Tuesday, January 29, 2008

Reprise


Eternal knot
Last week I wrote about a study of the information behaviour of the future and the resulting scare headlines about the google generation. John Naughton’s article in the Observer last Sunday gave a more thorough consideration of the findings which made me realise how my own reading was rather hasty. In this book, Colin Lankshear and Michele Knobel talk about the emergence of new kinds of reading and this is a good example of what that looks like. Here’s John Naughton: The findings describe 'a new form of information-seeking behaviour' characterised as being 'horizontal, bouncing, checking and viewing in nature.

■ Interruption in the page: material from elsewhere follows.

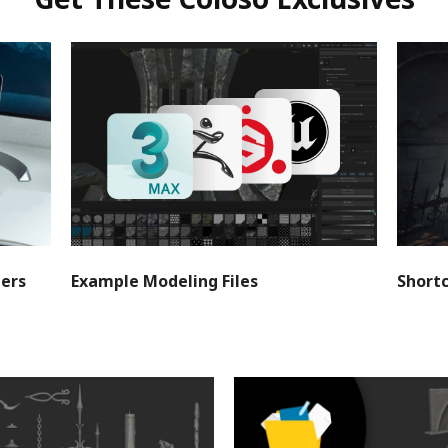
Get These Coloso Exclusives
ters
Example Modeling Files
Short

Users are promiscuous, diverse and volatile.' 'Horizontal' information-seeking means 'a form of skimming activity, where people view just one or two pages from an academic site then "bounce" out, perhaps never to return.' The average times users spend on e-book and e-journal sites are very short: typically four and eight minutes respectively. Well that’s so interesting, because that’s exactly what I just did….but then I also returned to the topic from an alternative source, wrote about it and passed it on, links and all! All in all that must count as a case study in new literacy - read, think, write, link, read, think, write, link...

2 comments:

Jackie Marsh said...

Hi Guy, now caught up with you on this! Love the idea of 'read, think, write, link, read, think, write, link' - think we should all track our online practices for a day and write a post about it, would be interesting to compare!

Guy Merchant said...

Great idea, I'm going to try to log mine on Monday (perhaps blog them Tuesday). What fun...would make a good study, too!